The Lānaʻi hookbill was endemic to the island of Lānaʻi in Hawaii. All recorded sightings of the species were made from the southwestern end of Lānaʻi's forests, which included the Kaiholena Valley and Waiakeakua. These sightings were between 2,000 and 2600 ft in elevation. However, the species' habitat once covered thousands of acres on Lānaʻi, and it is possible that the species once had a broader range on the island. The species was non-migratory.
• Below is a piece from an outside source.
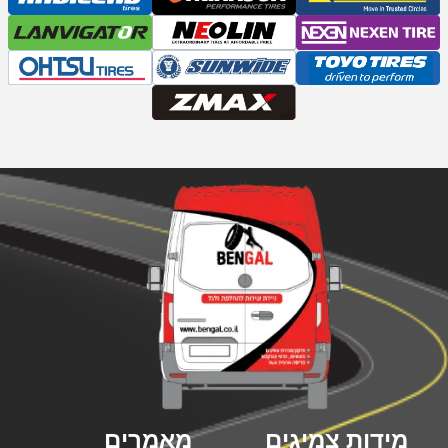
מידות צמיגים
מאמרים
It is believed that the Lānaʻi hookbill inhabited montane dry forests on Lānaʻi dominated by ʻakoko (Euphorbia species) and ōpuhe (Touchardia sandwicensis). The unique shape of the hookbill's bill, particularly when compared with the ʻōʻū's bill, and its apparent rarity suggested that the species was an extreme specialist and was therefore restricted to this habitat.

==Ecology and behavior==
The Lānaʻi hookbill is only known to have eaten the fruit of the ōpuhe. The type specimen was caught while feeding on the plant, and its berries were subsequently discovered in its stomach. It is considered likely that the hookbill additionally ate ʻakoko fruits due to their similarity in size and shape to those of the ōpuhe. However, the hookbill's unique bill is considered unlikely to have evolved if the species was purely frugivorous, and it has been suggested that the hookbill specialized in eating snails. The species was very active while searching for food, constantly flying from tree to tree. While perched it shifted restlessly.

Based upon the structure of the bill, it has been suggested that this unique bill was used as a pincer, with the tips of both mandibles touching. The hookbill could have used this movement to pluck fruits or flowers for consumption, or it may have been used to extract snails from their shells. It is also possible that the bird could have crushed a snail shell between its mandibles and then used its tongue to ingest the meat and expel the shell out of the open sides of the beak.

There is no recorded information on the Lānaʻi hookbill's breeding behavior. However, the other Hawaiian honeycreepers are remarkably uniform in their breeding behavior, and it is therefore likely that the hookbills also bred from early winter through the end of summer in August, with pair bonding being completed by January or February. The males likely defended a territory that moved along with his bonded female and became a centered around the nest after the female constructed it. It is hypothesized that the hookbill laid two to three eggs and that its young were altricial.

==Extinction==
Historically, the hookbill was only recorded three times. All three sightings were made by Munro; the first was when he collected a single bird on February 22, 1913, and the other two sightings came on March 16, 1916 and August 12, 1918. The only existing specimen is in the Bernice P. Bishop Museum in Honolulu. The species was not recorded by the native Hawaiians.

The fact that Munro, an excellent observer who spent years on Lānaʻi, only saw the bird three times implies that it was already very rare by the 1910s. From 1900 to 1940 nearly all of Lānaʻi's forests were converted into pineapple fields. This conversion reduced the area of the hookbill's potential habitat, and is believed to be the biggest contributor to the species' extinction. It has also been suggested that avian malaria, which began affecting Lānaʻi's birds in the 1920s, may have contributed to the species' decline. Likewise, the introduction of feral cats and rats to Lānaʻi may have led to a decline in the hookbill's population. The extinction of local snails through human intervention could also have led to the Lānaʻi hookbill's extinction.